What the task asks:
Return exactly the lines of the records below, starting at the line that contains "Image Filtering and Enhancement" and ending at the line that contains "Conditions d՚utilisation", with both of those lines kept.

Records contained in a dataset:
>>>>

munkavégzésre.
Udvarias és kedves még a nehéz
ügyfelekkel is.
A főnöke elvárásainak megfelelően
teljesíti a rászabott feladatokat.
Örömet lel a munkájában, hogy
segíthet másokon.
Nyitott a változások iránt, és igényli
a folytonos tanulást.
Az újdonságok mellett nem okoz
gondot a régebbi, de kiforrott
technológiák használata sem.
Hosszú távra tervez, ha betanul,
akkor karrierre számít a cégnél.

<<<<
>>>>

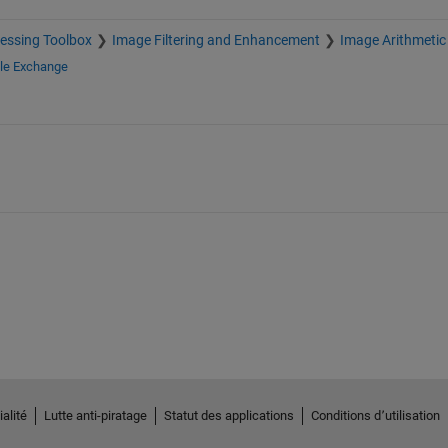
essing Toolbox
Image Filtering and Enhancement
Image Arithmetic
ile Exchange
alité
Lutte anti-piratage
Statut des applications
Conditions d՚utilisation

<<<<

Answer:
Image Filtering and Enhancement
Image Arithmetic
ile Exchange
alité
Lutte anti-piratage
Statut des applications
Conditions d՚utilisation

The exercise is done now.